El malvado jefe de Microsoft se convirtió, desde 2006, en el querido presidente de una fundación que distribuye entre 1.000 y 3.000 millones de dólares al año, principalmente en África. De demonio, Bill Gates se metamorfoseó en ángel, elogiado por los medios de comunicación que antes lo abucheaban, un huésped escuchado por todos los jefes de Estado que ayer se negaban a recibirlo. La paradoja de este cambio es que Microsoft, como empresa, y su jefe, brindaban servicios indiscutibles y mensurables.

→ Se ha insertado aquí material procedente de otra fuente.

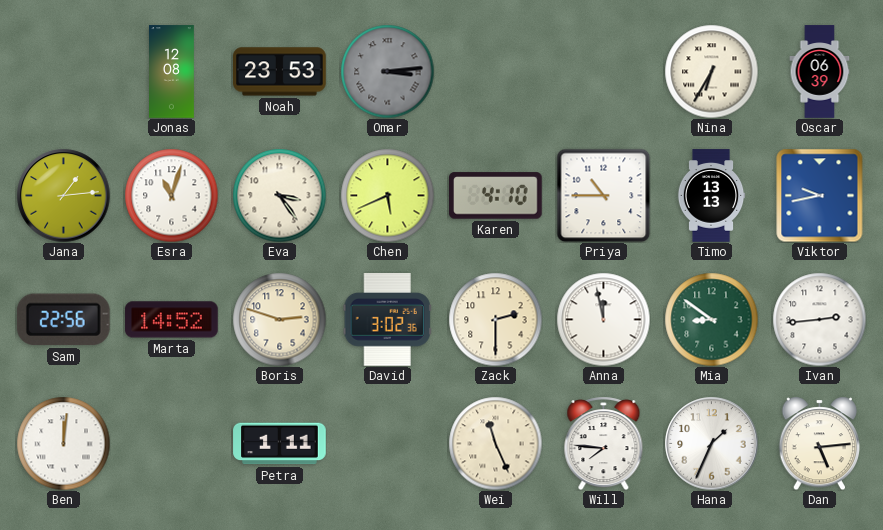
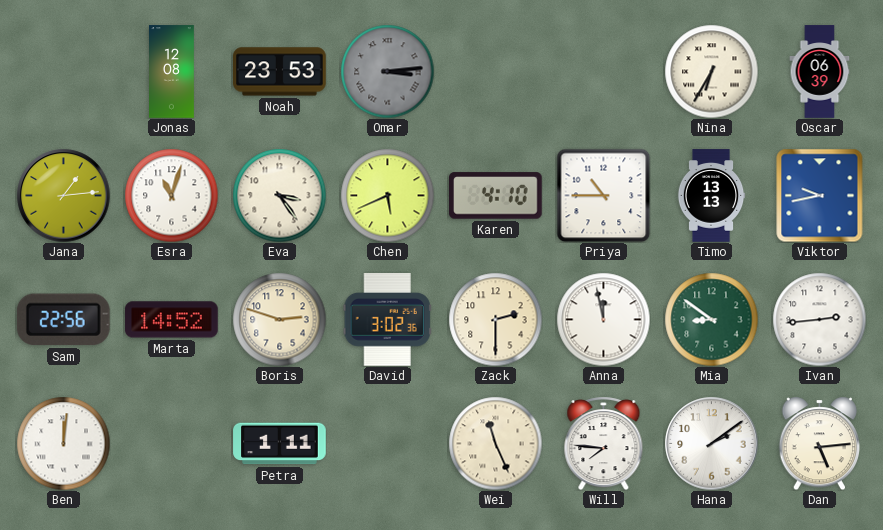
Hana: 1:34 -> 2:09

¿Y la fundación? Nos cuesta medir su utilidad. Lo intenté en 2013 con un libro titulado ‘El corazón americano’, sin demasiado éxito. En teoría, la fundación apoya las iniciativas de gobiernos y organizaciones humanitarias que luchan contra la malaria y el sida y las que construyen escuelas y clínicas. Esto está bien, pero ¿cómo se mide la relación entre lo que da Gates y lo que reciben los campesinos o los niños? Es imposible, porque las donaciones pasan por otras instituciones, cuyas cuentas no son nada transparentes. Cuando la Fundación Gates subvenciona al Ministerio de Agricultura de Malawi, por ejemplo, ¿es seguro que los gobernantes de Malawi no se benefician más que los agricultores? De hecho, la Fundación Gates ha adoptado las mismas costumbres y circuitos que las ayudas públicas internacionales; sin embargo, ningún país del mundo ha salido de la pobreza gracias a la ayuda. Peor aún, muchos economistas creen que la ayuda consolida gobiernos ineficientes y corruptos que frenan el desarrollo.
¿Perjudica el desarrollo la caridad de la Fundación Gates? Probablemente salve vidas, por ejemplo, mediante la vacunación, pero dudo que contribuya al desarrollo. ¿Por qué la Fundación Gates no se interesa por los orígenes de la miseria de masas y hace causa común con jefes de Estado poco recomendables y organizaciones internacionales burocráticas? La razón es simple y me la han contado antiguos directivos de la fundación, que están en total desacuerdo con el uso de sus recursos: Gates no quiere perturbar el sistema internacional, quiere ser parte de él. En cada reunión del G20 y otras cumbres, maniobra para que le inviten y para aparecer en las fotos, con el mismo estatus que un jefe de Estado. Su afán de reconocimiento político explica el gigantismo de la Fundación: emplea a 1.700 personas, personal innecesario ya que en principio no hace más que financiar lo que otros ya están haciendo. De hecho, la fundación es un miniestado del que Gates es presidente. Quienes se preocupan por su futuro financiero tras un divorcio caro, pueden estar tranquilos: los mil millones que dona a su fundación son inferiores a los ingresos de sus inversiones financieras personales. Mientras dona mucho, sigue enriqueciéndose.
No me malinterpreten: no estoy haciendo un juicio a la filantropía, todo lo contrario. Pero no creo que la Fundación Gates se inscriba en la filosofía propia de la filantropía estadounidense. Como explica George Soros, que también dona mil millones al año, el papel de las fundaciones es experimentar con nuevas soluciones, no apoyar a las instituciones existentes cuando no funcionan. Soros apoya los movimientos democráticos en Europa del Este y EE.UU., y financia experimentos en la lucha contra la adicción a las drogas y el encarcelamiento de jóvenes delincuentes. Las fundaciones, señala Soros, tienen que experimentar y pueden fracasar, pero tienen el deber de intentarlo, algo que los estados no pueden permitirse. El primer filántropo estadounidense, Benjamin Franklin, definió la filantropía como lo contrario a la caridad. La filantropía es hacer que la caridad no sea necesaria, que es lo que Bill Gates ni sabe ni quiere hacer.